For a natural number \(n\), we call the number \(1+2+3+\cdots + n\) the \(n^{\text{th}}\) triangular number, and we denote it by \(T_n\). Find \(T_n+T_{n-1}\) in terms of \(n\).
On a TV screen, each minute that passes, there is a number that flashes on the screen: first \(5\), then \(55\), then \(555\), and so on. Will any of these numbers be ever divisible by \(495\)? If so, which is the smallest?
For a natural number \(n\), define the \(n^{\text{th}}\) triangular number by \(T_n=1+2+3+\cdots+n\).
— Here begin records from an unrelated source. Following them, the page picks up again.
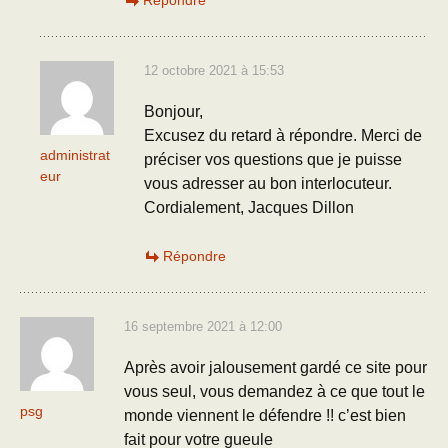
Répondre
12 octobre 2021 à 15:53
Bonjour,
Excusez du retard à répondre. Merci de
administrat
préciser vos questions que je puisse
eur
vous adresser au bon interlocuteur.
Cordialement, Jacques Dillon
Répondre
16 septembre 2021 à 12:00
Après avoir jalousement gardé ce site pour
vous seul, vous demandez à ce que tout le
psg
monde viennent le défendre !! c’est bien
fait pour votre gueule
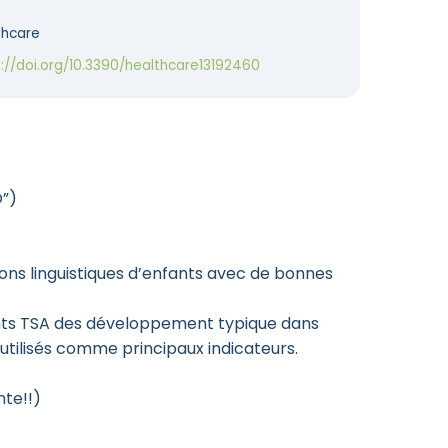
thcare
://doi.org/10.3390/healthcare13192460
O”)
lons linguistiques d’enfants avec de bonnes
fants TSA des développement typique dans
tilisés comme principaux indicateurs.
nte!!)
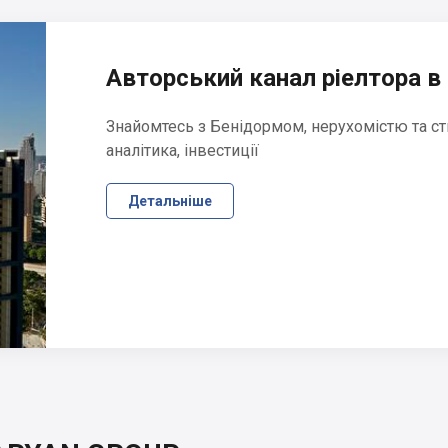
Авторський канал ріелтора в 
Знайомтесь з Бенідормом, нерухомістю та ст
аналітика, інвестиції
Детальніше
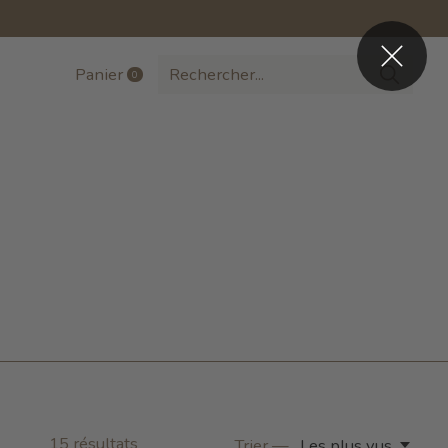
Panier
0
items
15
résultats
Trier —
Les plus vus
Show that \(3T_n+T_{n-1}\) is itself a triangular number, and determine which one.
Among \(12\) identical-looking balls, exactly one has a different weight (we do not know whether it is heavier or lighter than the others).
Using a balance scale, show how to determine the odd ball, and whether it is lighter or heavier, using only three weighings.
You are given \(68\) coins, and all of them have different weights. Using at most \(100\) weighings on a balance scale, find both the heaviest and the lightest coin.
For a complex number \(z=a+ib\), we write \(\bar z\) for its complex conjugate, defined as \(\bar z=a-ib\). Describe the set of complex numbers \(z\) such that \(z\bar z=1\).
Let \(z_1=3+5i\). Draw on the complex plane the point \(z_2=3z_1, z_3=\frac{1}2{z_1}\), and \(z_4=-z_1\). What do you notice?
Show that if \(x\) and \(y\) are complex numbers, then
\[\overline{\left(\frac{x}{y}\right)}=\frac{\bar x}{\bar y}\]
Describe the set of complex numbers \(z\) for which \(z=\bar z\).
Let points \(A,B,C,D\) on the plane be represented by complex numbers \(a,b,c,d\). Show that the segments \(AB\) and \(CD\) are parallel if and only if \[\frac{a-b}{\bar a-\bar b}=\frac{c-d}{\bar c - \bar d}.\]